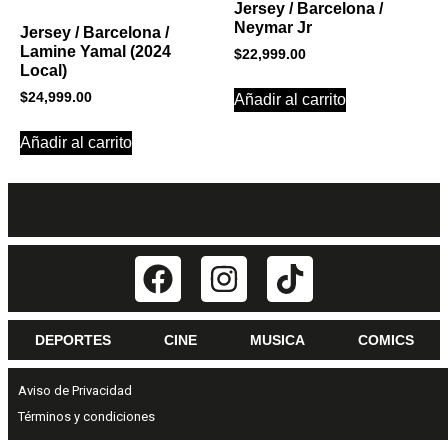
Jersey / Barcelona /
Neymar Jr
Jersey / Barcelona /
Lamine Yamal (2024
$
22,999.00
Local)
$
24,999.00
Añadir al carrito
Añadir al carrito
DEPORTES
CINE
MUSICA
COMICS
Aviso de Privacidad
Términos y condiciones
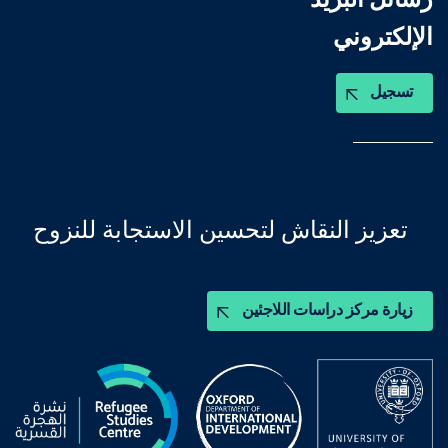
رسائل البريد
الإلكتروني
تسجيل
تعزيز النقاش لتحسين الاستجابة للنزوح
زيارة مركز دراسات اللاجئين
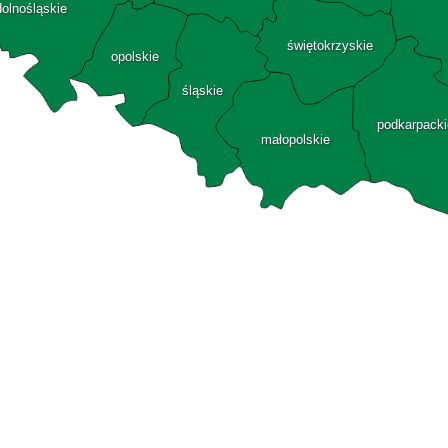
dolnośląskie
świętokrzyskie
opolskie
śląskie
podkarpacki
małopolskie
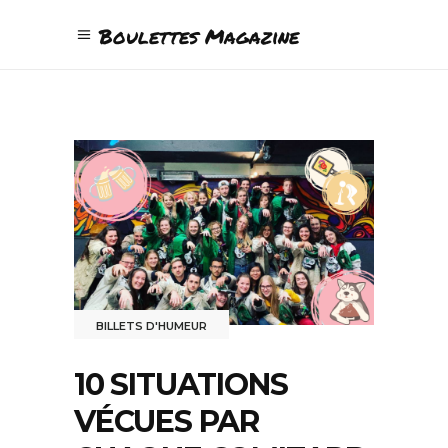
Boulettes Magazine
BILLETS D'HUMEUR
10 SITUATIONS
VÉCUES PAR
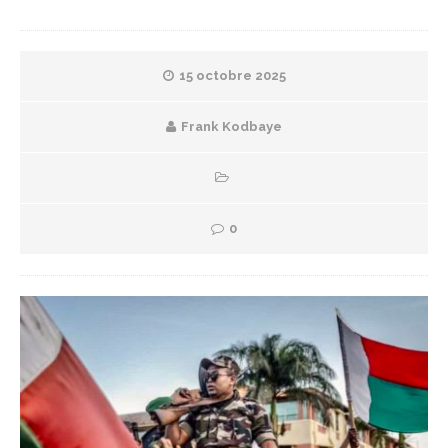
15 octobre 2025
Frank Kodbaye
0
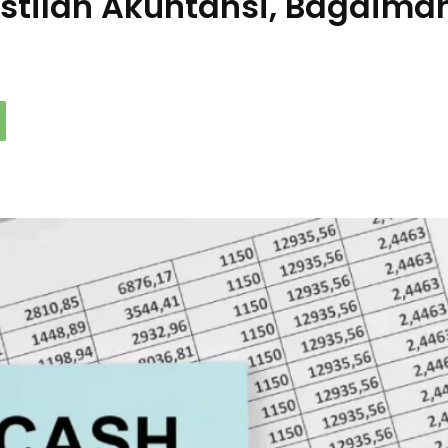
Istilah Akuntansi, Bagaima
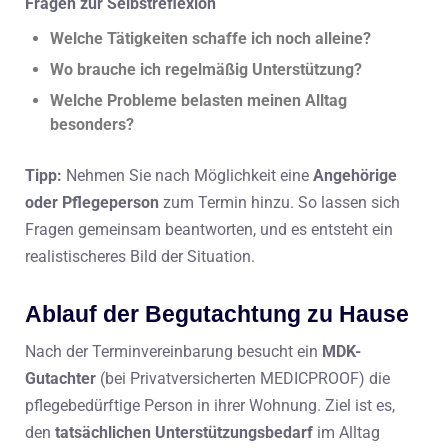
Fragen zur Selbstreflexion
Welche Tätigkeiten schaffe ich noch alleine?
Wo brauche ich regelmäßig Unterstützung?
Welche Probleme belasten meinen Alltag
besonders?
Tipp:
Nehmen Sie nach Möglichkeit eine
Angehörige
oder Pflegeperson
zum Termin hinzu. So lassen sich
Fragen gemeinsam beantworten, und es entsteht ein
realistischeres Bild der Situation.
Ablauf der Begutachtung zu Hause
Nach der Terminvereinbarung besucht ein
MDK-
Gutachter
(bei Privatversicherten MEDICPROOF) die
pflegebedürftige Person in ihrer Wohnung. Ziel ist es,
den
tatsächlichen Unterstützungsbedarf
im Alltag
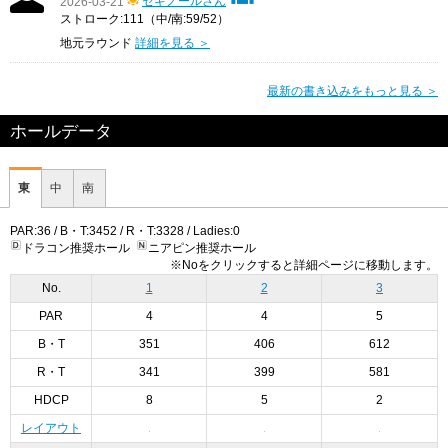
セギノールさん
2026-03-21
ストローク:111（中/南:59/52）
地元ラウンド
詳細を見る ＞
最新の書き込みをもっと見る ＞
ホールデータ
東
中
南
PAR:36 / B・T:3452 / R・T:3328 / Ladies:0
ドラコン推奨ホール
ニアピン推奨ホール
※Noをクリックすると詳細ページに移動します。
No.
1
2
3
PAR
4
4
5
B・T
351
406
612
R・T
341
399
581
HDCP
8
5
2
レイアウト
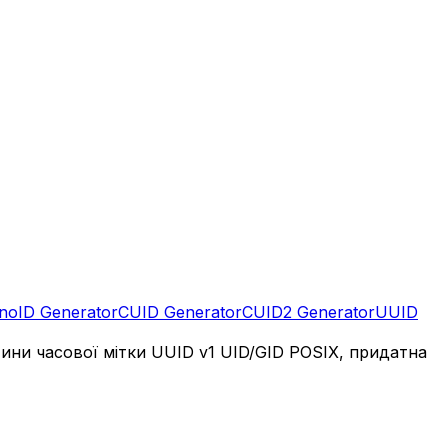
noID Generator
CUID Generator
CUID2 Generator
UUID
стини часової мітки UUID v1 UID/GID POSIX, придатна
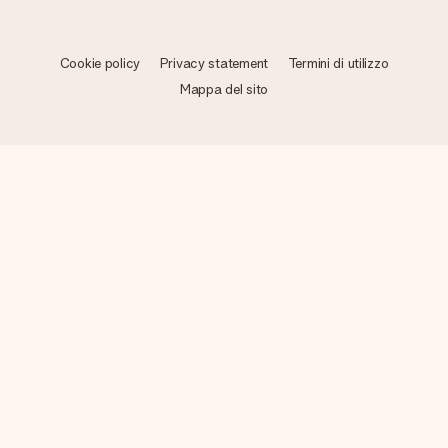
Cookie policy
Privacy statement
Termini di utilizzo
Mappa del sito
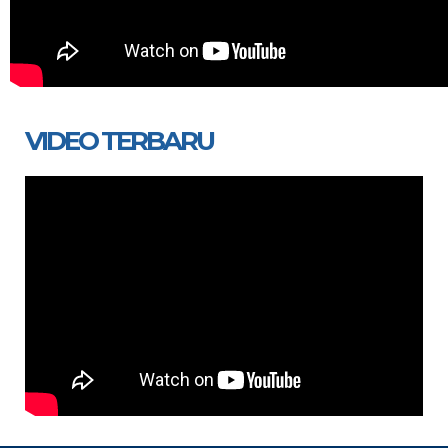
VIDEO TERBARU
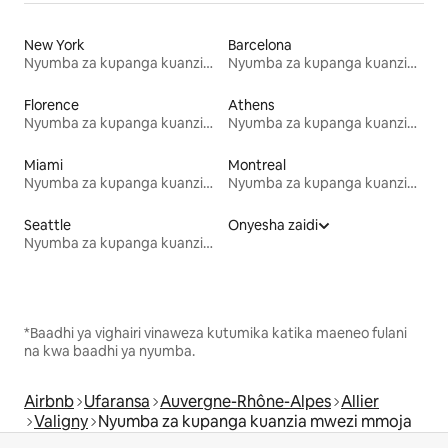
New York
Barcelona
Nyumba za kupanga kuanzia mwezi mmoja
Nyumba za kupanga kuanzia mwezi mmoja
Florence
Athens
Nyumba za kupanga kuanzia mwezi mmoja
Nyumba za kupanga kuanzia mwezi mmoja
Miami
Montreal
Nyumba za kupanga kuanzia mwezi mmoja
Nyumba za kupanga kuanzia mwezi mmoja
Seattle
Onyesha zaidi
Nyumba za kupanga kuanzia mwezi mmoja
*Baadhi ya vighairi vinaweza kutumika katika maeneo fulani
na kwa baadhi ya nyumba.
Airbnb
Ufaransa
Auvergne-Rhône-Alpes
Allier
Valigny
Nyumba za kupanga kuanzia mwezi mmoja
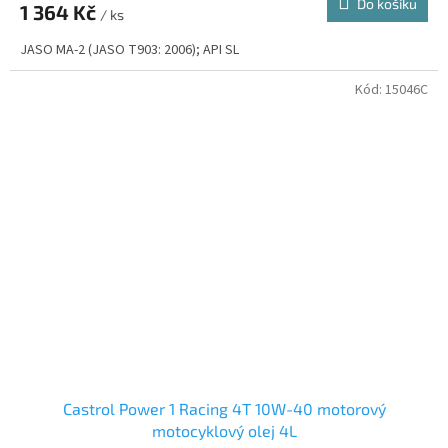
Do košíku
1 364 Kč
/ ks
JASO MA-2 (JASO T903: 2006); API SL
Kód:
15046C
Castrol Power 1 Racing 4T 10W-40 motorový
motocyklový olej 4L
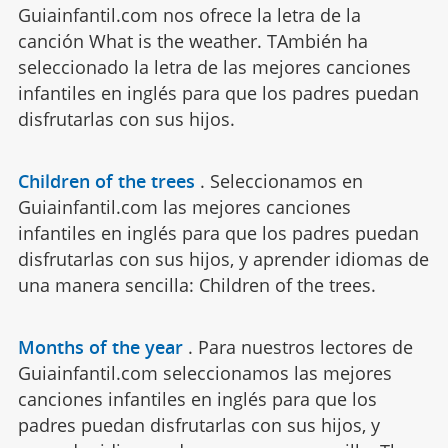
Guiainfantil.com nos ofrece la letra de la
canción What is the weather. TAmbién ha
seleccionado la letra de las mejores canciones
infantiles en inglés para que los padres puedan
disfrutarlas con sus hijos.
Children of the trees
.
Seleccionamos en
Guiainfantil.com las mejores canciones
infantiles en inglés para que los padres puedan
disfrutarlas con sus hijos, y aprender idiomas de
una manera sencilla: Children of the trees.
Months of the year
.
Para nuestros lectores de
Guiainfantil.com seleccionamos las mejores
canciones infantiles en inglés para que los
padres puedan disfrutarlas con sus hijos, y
---
*Task statement*. Every entry above should come back exactly as written, except for its pictures.

*Task solution*.
Jersey / Barcelona /
Neymar Jr
Jersey / Barcelona /
Lamine Yamal (2024
$
22,999.00
Local)
$
24,999.00
Añadir al carrito
Añadir al carrito
DEPORTES
CINE
MUSICA
COMICS
Aviso de Privacidad
Términos y condiciones
رسائل البريد
الإلكتروني
تسجيل
تعزيز النقاش لتحسين الاستجابة للنزوح
زيارة مركز دراسات اللاجئين
dolnośląskie
świętokrzyskie
opolskie
śląskie
podkarpacki
małopolskie
Boulettes Magazine
BILLETS D'HUMEUR
10 SITUATIONS
VÉCUES PAR
15 octobre 2025
Frank Kodbaye
0
Istilah Akuntansi, Bagaima
Fragen zur Selbstreflexion
Welche Tätigkeiten schaffe ich noch alleine?
Wo brauche ich regelmäßig Unterstützung?
Welche Probleme belasten meinen Alltag
besonders?
Tipp:
Nehmen Sie nach Möglichkeit eine
Angehörige
oder Pflegeperson
zum Termin hinzu. So lassen sich
Fragen gemeinsam beantworten, und es entsteht ein
realistischeres Bild der Situation.
Ablauf der Begutachtung zu Hause
Nach der Terminvereinbarung besucht ein
MDK-
Gutachter
(bei Privatversicherten MEDICPROOF) die
pflegebedürftige Person in ihrer Wohnung. Ziel ist es,
den
tatsächlichen Unterstützungsbedarf
im Alltag
セギノールさん
2026-03-21
ストローク:111（中/南:59/52）
地元ラウンド
詳細を見る ＞
最新の書き込みをもっと見る ＞
ホールデータ
東
中
南
PAR:36 / B・T:3452 / R・T:3328 / Ladies:0
ドラコン推奨ホール
ニアピン推奨ホール
※Noをクリックすると詳細ページに移動します。
No.
1
2
3
PAR
4
4
5
B・T
351
406
612
R・T
341
399
581
HDCP
8
5
2
レイアウト
noID Generator
CUID Generator
CUID2 Generator
UUID
стини часової мітки UUID v1 UID/GID POSIX, придатна
Cookie policy
Privacy statement
Termini di utilizzo
Mappa del sito
VIDEO TERBARU
New York
Barcelona
Nyumba za kupanga kuanzia mwezi mmoja
Nyumba za kupanga kuanzia mwezi mmoja
Florence
Athens
Nyumba za kupanga kuanzia mwezi mmoja
Nyumba za kupanga kuanzia mwezi mmoja
Miami
Montreal
Nyumba za kupanga kuanzia mwezi mmoja
Nyumba za kupanga kuanzia mwezi mmoja
Seattle
Onyesha zaidi
Nyumba za kupanga kuanzia mwezi mmoja
*Baadhi ya vighairi vinaweza kutumika katika maeneo fulani
na kwa baadhi ya nyumba.
Airbnb
Ufaransa
Auvergne-Rhône-Alpes
Allier
Valigny
Nyumba za kupanga kuanzia mwezi mmoja
Do košíku
1 364 Kč
/ ks
JASO MA-2 (JASO T903: 2006); API SL
Kód:
15046C
Castrol Power 1 Racing 4T 10W-40 motorový
motocyklový olej 4L
Guiainfantil.com nos ofrece la letra de la
canción What is the weather. TAmbién ha
seleccionado la letra de las mejores canciones
infantiles en inglés para que los padres puedan
disfrutarlas con sus hijos.
Children of the trees
.
Seleccionamos en
Guiainfantil.com las mejores canciones
infantiles en inglés para que los padres puedan
disfrutarlas con sus hijos, y aprender idiomas de
una manera sencilla: Children of the trees.
Months of the year
.
Para nuestros lectores de
Guiainfantil.com seleccionamos las mejores
canciones infantiles en inglés para que los
padres puedan disfrutarlas con sus hijos, y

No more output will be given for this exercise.